(DATASET CONTENT)
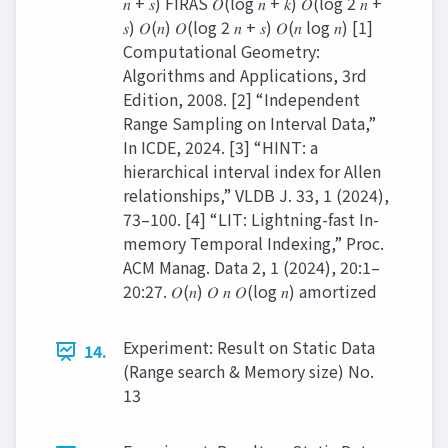
𝑛 + 𝑠) FIRAS 𝑂(log 𝑛 + 𝑘) 𝑂(log 2 𝑛 +
𝑠) 𝑂(𝑛) 𝑂(log 2 𝑛 + 𝑠) 𝑂(𝑛 log 𝑛) [1]
Computational Geometry:
Algorithms and Applications, 3rd
Edition, 2008. [2] “Independent
Range Sampling on Interval Data,”
In ICDE, 2024. [3] “HINT: a
hierarchical interval index for Allen
relationships,” VLDB J. 33, 1 (2024),
73–100. [4] “LIT: Lightning-fast In-
memory Temporal Indexing,” Proc.
ACM Manag. Data 2, 1 (2024), 20:1–
20:27. 𝑂(𝑛) 𝑂 𝑛 𝑂(log 𝑛) amortized
Experiment: Result on Static Data
14.
(Range search & Memory size) No.
13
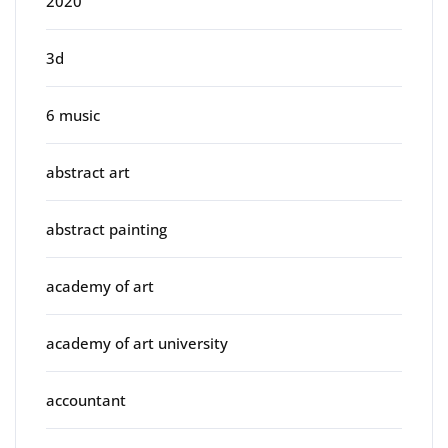
2020
3d
6 music
abstract art
abstract painting
academy of art
academy of art university
accountant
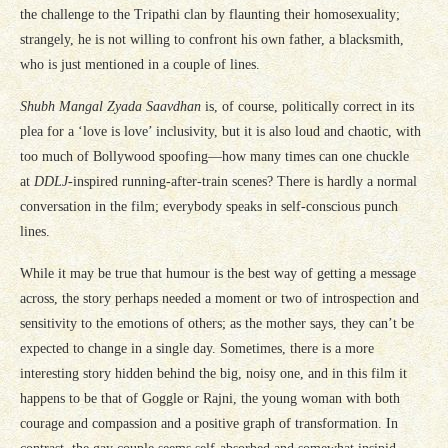
the challenge to the Tripathi clan by flaunting their homosexuality;
strangely, he is not willing to confront his own father, a blacksmith,
who is just mentioned in a couple of lines.
Shubh Mangal Zyada Saavdhan
is, of course, politically correct in its
plea for a ‘love is love’ inclusivity, but it is also loud and chaotic, with
too much of Bollywood spoofing—how many times can one chuckle
at
DDLJ
-inspired running-after-train scenes? There is hardly a normal
conversation in the film; everybody speaks in self-conscious punch
lines.
While it may be true that humour is the best way of getting a message
across, the story perhaps needed a moment or two of introspection and
sensitivity to the emotions of others; as the mother says, they can’t be
expected to change in a single day. Sometimes, there is a more
interesting story hidden behind the big, noisy one, and in this film it
happens to be that of Goggle or Rajni, the young woman with both
courage and compassion and a positive graph of transformation. In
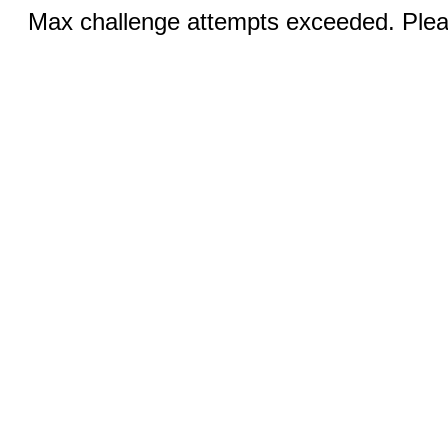
Max challenge attempts exceeded. Pleas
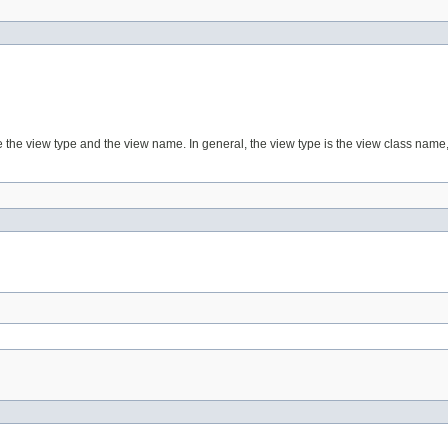
e the view type and the view name. In general, the view type is the view class name, 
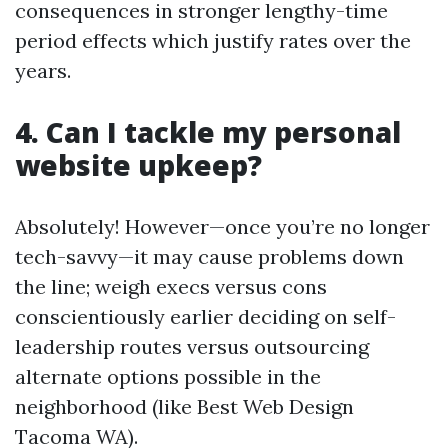
consequences in stronger lengthy-time
period effects which justify rates over the
years.
4. Can I tackle my personal
website upkeep?
Absolutely! However—once you’re no longer
tech-savvy—it may cause problems down
the line; weigh execs versus cons
conscientiously earlier deciding on self-
leadership routes versus outsourcing
alternate options possible in the
neighborhood (like Best Web Design
Tacoma WA).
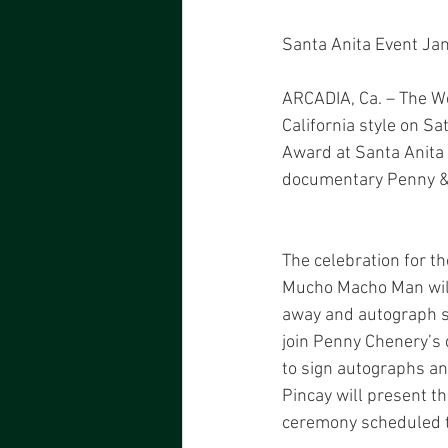
Santa Anita Event Ja
ARCADIA, Ca. – The We
California style on Sa
Award at Santa Anita 
documentary Penny & R
The celebration for t
Mucho Macho Man will
away and autograph si
join Penny Chenery’s 
to sign autographs an
Pincay will present t
ceremony scheduled t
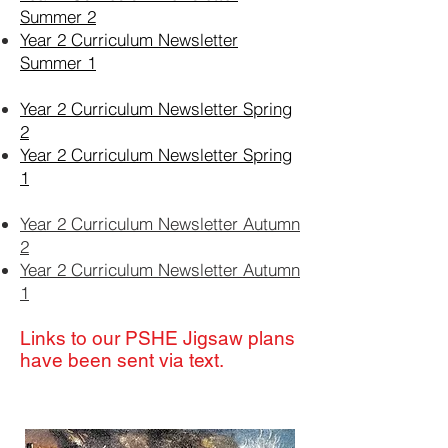
Summer 2
Year 2 Curriculum Newsletter
Summer 1
Year 2 Curriculum Newsletter Spring
2
Year 2 Curriculum Newsletter Spring
1
Year 2 Curriculum Newsletter Autumn
2
Year 2 Curriculum Newsletter Autumn
1
Links to our PSHE Jigsaw plans
have been sent via text.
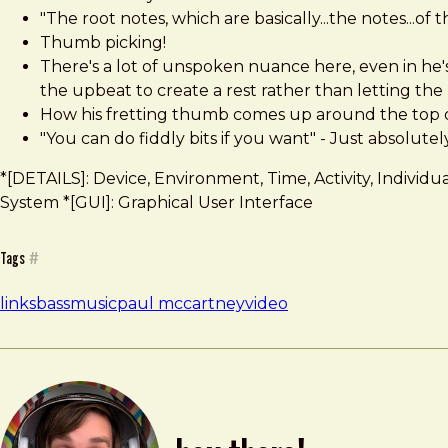
"The root notes, which are basically...the notes...of 
Thumb picking!
There's a lot of unspoken nuance here, even in he's 
the upbeat to create a rest rather than letting the no
How his fretting thumb comes up around the top of
"You can do fiddly bits if you want" - Just absolute
*[DETAILS]: Device, Environment, Time, Activity, Indivi
System *[GUI]: Graphical User Interface
Tags
#
links
bass
music
paul mccartney
video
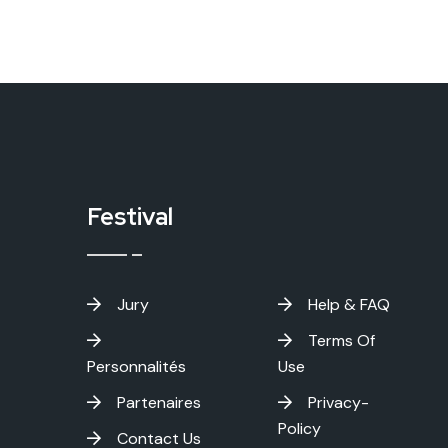
Festival
Jury
Help & FAQ
Terms Of
Personnalités
Use
Partenaires
Privacy-
Policy
Contact Us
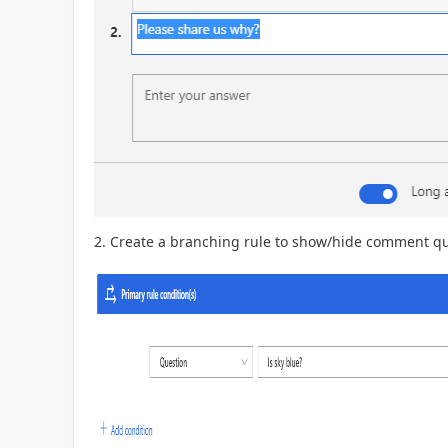
2. Create a branching rule to show/hide comment qu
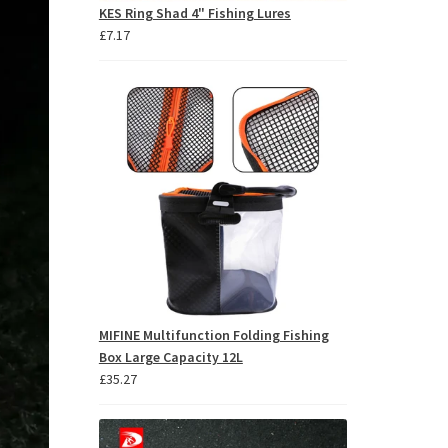
KES Ring Shad 4" Fishing Lures
£
7.17
MIFINE Multifunction Folding Fishing
Box Large Capacity 12L
£
35.27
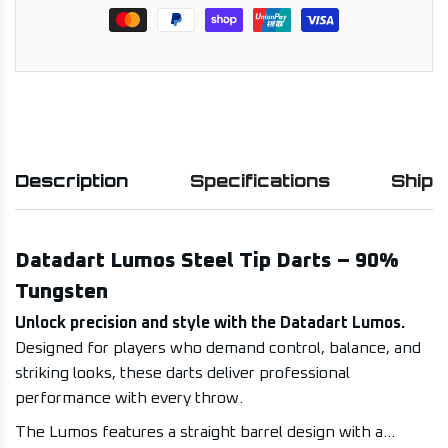
Description
Specifications
Shipp
Datadart Lumos Steel Tip Darts – 90%
Tungsten
Unlock precision and style with the Datadart Lumos.
Designed for players who demand control, balance, and
striking looks, these darts deliver professional
performance with every throw.
The Lumos features a straight barrel design with a...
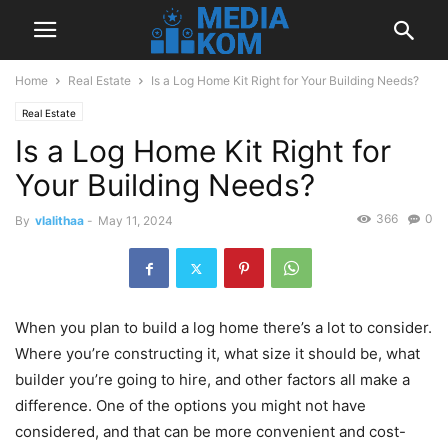
Home
Real Estate
Is a Log Home Kit Right for Your Building Needs?
Real Estate
Is a Log Home Kit Right for
Your Building Needs?
366
0
By
vlalithaa
-
May 11, 2024
When you plan to build a log home there’s a lot to consider.
Where you’re constructing it, what size it should be, what
builder you’re going to hire, and other factors all make a
difference. One of the options you might not have
considered, and that can be more convenient and cost-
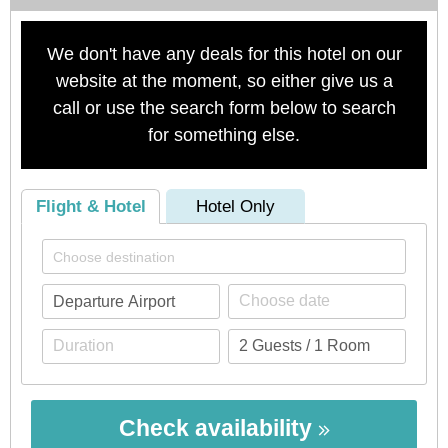
We don't have any deals for this hotel on our
website at the moment, so either give us a
call or use the search form below to search
for something else.
Flight & Hotel
Hotel Only
Check availability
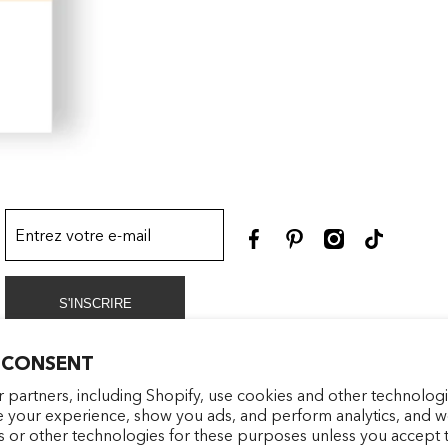
Entrez votre e-mail
facebookcom/latelierparf
pinterestfr/latelierp
instagramcom/la
tiktokcom/
S'INSCRIRE
 CONSENT
 partners, including Shopify, use cookies and other technologi
e your experience, show you ads, and perform analytics, and we
s or other technologies for these purposes unless you accept 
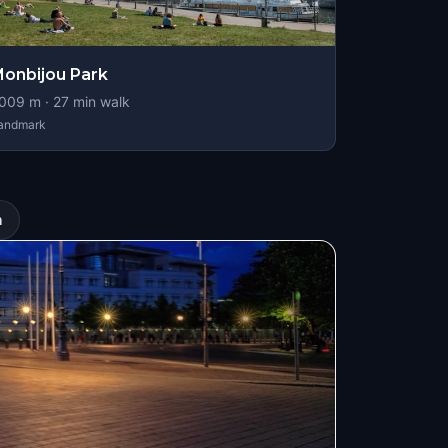
onbijou Park
009
m ·
27
min walk
andmark
n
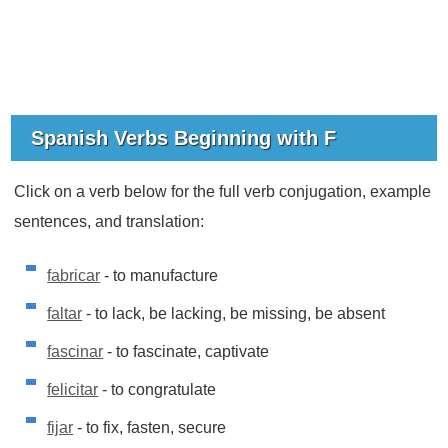
Spanish Verbs Beginning with F
Click on a verb below for the full verb conjugation, example
sentences, and translation:
fabricar
- to manufacture
faltar
- to lack, be lacking, be missing, be absent
fascinar
- to fascinate, captivate
felicitar
- to congratulate
fijar
- to fix, fasten, secure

(TASK STATEMENT)
These entries are to be printed again word for word, except for the pictures.

(RESULT)
𝑛 + 𝑠) FIRAS 𝑂(log 𝑛 + 𝑘) 𝑂(log 2 𝑛 +
𝑠) 𝑂(𝑛) 𝑂(log 2 𝑛 + 𝑠) 𝑂(𝑛 log 𝑛) [1]
Computational Geometry:
Algorithms and Applications, 3rd
Edition, 2008. [2] “Independent
Range Sampling on Interval Data,”
In ICDE, 2024. [3] “HINT: a
hierarchical interval index for Allen
relationships,” VLDB J. 33, 1 (2024),
73–100. [4] “LIT: Lightning-fast In-
memory Temporal Indexing,” Proc.
ACM Manag. Data 2, 1 (2024), 20:1–
20:27. 𝑂(𝑛) 𝑂 𝑛 𝑂(log 𝑛) amortized
Experiment: Result on Static Data
14.
(Range search & Memory size) No.
13
2020
3d
6 music
abstract art
abstract painting
academy of art
academy of art university
accountant
the challenge to the Tripathi clan by flaunting their homosexuality;
strangely, he is not willing to confront his own father, a blacksmith,
who is just mentioned in a couple of lines.
Shubh Mangal Zyada Saavdhan
is, of course, politically correct in its
plea for a ‘love is love’ inclusivity, but it is also loud and chaotic, with
too much of Bollywood spoofing—how many times can one chuckle
at
DDLJ
-inspired running-after-train scenes? There is hardly a normal
conversation in the film; everybody speaks in self-conscious punch
lines.
While it may be true that humour is the best way of getting a message
across, the story perhaps needed a moment or two of introspection and
sensitivity to the emotions of others; as the mother says, they can’t be
expected to change in a single day. Sometimes, there is a more
interesting story hidden behind the big, noisy one, and in this film it
happens to be that of Goggle or Rajni, the young woman with both
courage and compassion and a positive graph of transformation. In
Max challenge attempts exceeded. Pleas
e the view type and the view name. In general, the view type is the view class name, 
consequences in stronger lengthy-time
period effects which justify rates over the
years.
4. Can I tackle my personal
website upkeep?
Absolutely! However—once you’re no longer
tech-savvy—it may cause problems down
the line; weigh execs versus cons
conscientiously earlier deciding on self-
leadership routes versus outsourcing
alternate options possible in the
neighborhood (like Best Web Design
Tacoma WA).
Santa Anita Event Ja
ARCADIA, Ca. – The We
California style on Sa
Award at Santa Anita 
documentary Penny & R
The celebration for t
Mucho Macho Man will
away and autograph si
join Penny Chenery’s 
to sign autographs an
Pincay will present t
ceremony scheduled t
Summer 2
Year 2 Curriculum Newsletter
Summer 1
Year 2 Curriculum Newsletter Spring
2
Year 2 Curriculum Newsletter Spring
1
Year 2 Curriculum Newsletter Autumn
2
Year 2 Curriculum Newsletter Autumn
1
Links to our PSHE Jigsaw plans
have been sent via text.
"The root notes, which are basically...the notes...of 
Thumb picking!
There's a lot of unspoken nuance here, even in he's 
the upbeat to create a rest rather than letting the no
How his fretting thumb comes up around the top of
"You can do fiddly bits if you want" - Just absolute
*[DETAILS]: Device, Environment, Time, Activity, Indivi
System *[GUI]: Graphical User Interface
Tags
#
links
bass
music
paul mccartney
video
Festival
Jury
Help & FAQ
Terms Of
Personnalités
Use
Partenaires
Privacy-
Policy
Contact Us
2. Create a branching rule to show/hide comment qu
KES Ring Shad 4" Fishing Lures
£
7.17
MIFINE Multifunction Folding Fishing
Box Large Capacity 12L
£
35.27
Description
Specifications
Shipp
Datadart Lumos Steel Tip Darts – 90%
Tungsten
Unlock precision and style with the Datadart Lumos.
Designed for players who demand control, balance, and
striking looks, these darts deliver professional
performance with every throw.
The Lumos features a straight barrel design with a...
Home
Real Estate
Is a Log Home Kit Right for Your Building Needs?
Real Estate
Is a Log Home Kit Right for
Your Building Needs?
366
0
By
vlalithaa
-
May 11, 2024
When you plan to build a log home there’s a lot to consider.
Where you’re constructing it, what size it should be, what
builder you’re going to hire, and other factors all make a
difference. One of the options you might not have
considered, and that can be more convenient and cost-
We don't have any deals for this hotel on our
website at the moment, so either give us a
call or use the search form below to search
for something else.
Flight & Hotel
Hotel Only
Check availability
Entrez votre e-mail
facebookcom/latelierparf
pinterestfr/latelierp
instagramcom/la
tiktokcom/
S'INSCRIRE
 CONSENT
 partners, including Shopify, use cookies and other technologi
e your experience, show you ads, and perform analytics, and we
s or other technologies for these purposes unless you accept 
onbijou Park
009
m ·
27
min walk
andmark
n
Spanish Verbs Beginning with F
Click on a verb below for the full verb conjugation, example
sentences, and translation:
fabricar
- to manufacture
faltar
- to lack, be lacking, be missing, be absent
fascinar
- to fascinate, captivate
felicitar
- to congratulate
fijar
- to fix, fasten, secure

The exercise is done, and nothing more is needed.